ATV ekranlarında yayınlanan Müge Anlı ile Tatlı Sert programı izlenme rekorları kırarken bu durum senaristlerin de dikkatini çekiyor. Çok sayıda senarist ve yapımcı Müge Anlı etkisinden yararlanıyor.
Medya haberleriyle ilgi çeken Medyaradar.com sitesinden Murat Tolga Şen, medya dünyasını karıştıran bir iddiayı köşesine taşıdı.

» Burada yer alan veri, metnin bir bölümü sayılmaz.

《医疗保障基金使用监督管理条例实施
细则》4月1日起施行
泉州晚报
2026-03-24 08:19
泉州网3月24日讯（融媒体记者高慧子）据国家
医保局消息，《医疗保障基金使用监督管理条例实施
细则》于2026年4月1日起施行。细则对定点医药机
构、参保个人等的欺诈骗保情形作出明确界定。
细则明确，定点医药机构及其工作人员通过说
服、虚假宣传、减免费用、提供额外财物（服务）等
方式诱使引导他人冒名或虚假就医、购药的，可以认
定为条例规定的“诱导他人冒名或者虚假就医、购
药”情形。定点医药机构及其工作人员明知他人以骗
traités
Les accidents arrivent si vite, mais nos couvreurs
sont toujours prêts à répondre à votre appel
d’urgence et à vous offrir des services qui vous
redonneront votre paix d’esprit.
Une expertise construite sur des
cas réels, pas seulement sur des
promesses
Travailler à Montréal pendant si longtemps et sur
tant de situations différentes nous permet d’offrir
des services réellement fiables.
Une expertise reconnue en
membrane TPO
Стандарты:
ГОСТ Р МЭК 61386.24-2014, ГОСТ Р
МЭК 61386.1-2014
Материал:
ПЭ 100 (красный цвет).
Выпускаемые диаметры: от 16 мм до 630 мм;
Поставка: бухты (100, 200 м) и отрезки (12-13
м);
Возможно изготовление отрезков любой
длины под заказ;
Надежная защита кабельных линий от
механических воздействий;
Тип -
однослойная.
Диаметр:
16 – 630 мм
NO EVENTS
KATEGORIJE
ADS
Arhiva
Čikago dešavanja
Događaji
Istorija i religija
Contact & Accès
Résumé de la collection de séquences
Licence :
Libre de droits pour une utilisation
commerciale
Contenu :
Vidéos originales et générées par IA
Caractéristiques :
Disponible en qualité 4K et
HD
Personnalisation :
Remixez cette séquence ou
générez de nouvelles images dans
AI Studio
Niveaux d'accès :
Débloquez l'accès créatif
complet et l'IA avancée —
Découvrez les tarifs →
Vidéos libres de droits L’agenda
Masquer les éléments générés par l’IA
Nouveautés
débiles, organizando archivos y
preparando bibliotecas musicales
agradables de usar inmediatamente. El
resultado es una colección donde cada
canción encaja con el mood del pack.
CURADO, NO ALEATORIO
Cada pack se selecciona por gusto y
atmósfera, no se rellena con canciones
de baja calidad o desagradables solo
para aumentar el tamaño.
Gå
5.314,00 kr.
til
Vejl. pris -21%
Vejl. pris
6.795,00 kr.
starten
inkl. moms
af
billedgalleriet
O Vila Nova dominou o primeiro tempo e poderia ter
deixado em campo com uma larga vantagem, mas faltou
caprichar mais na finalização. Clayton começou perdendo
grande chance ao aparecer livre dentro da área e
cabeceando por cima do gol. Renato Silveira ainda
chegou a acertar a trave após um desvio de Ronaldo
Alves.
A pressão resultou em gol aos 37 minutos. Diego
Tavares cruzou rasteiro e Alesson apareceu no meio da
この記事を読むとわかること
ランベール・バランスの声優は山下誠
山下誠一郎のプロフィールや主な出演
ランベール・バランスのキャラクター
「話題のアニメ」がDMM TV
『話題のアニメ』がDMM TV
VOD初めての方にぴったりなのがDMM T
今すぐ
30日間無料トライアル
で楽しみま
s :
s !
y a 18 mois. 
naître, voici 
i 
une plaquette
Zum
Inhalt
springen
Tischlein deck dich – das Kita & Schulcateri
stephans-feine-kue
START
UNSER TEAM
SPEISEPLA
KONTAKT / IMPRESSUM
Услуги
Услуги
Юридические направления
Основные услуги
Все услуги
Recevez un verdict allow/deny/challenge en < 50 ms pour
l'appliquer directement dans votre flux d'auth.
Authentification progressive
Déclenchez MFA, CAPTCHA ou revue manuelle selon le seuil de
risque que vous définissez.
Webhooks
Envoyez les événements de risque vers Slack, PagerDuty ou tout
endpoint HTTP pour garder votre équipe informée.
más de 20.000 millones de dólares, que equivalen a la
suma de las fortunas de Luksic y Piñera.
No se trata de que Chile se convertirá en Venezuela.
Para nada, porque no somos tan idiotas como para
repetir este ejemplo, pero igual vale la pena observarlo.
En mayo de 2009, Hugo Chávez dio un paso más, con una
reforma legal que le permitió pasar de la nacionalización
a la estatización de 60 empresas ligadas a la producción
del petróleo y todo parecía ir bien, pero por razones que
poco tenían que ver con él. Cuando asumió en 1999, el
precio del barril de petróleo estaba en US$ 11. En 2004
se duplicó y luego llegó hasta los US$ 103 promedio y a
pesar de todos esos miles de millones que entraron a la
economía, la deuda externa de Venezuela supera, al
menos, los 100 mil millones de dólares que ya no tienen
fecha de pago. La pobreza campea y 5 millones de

Yazısında ''Ulusal kanal dizilerini ne izlemek ne de yazmak için hevesim kalmadı. Senaristlerin denizi kuruyalı çok oldu. Yönetmenler memur, yapımcılar ucuzcu. Artık tamamen formül işler izliyoruz. Çoğu 3-5 bölüm sonra havlu atıyor ama aynı hatalar tekrar tekrar yapılıyor. Bakalım bu panayır ne zaman sona erecek?'' diye soran Murat Tolga Şen ''İlgiyle takip ettiğim “Televizyoncu Adam” adlı Twitter hesabı duyurdu ama ben de bu meselenin altını çizmek istiyorum'' diyerek medya dünyasını karıştıran olayın detaylarını paylaştı.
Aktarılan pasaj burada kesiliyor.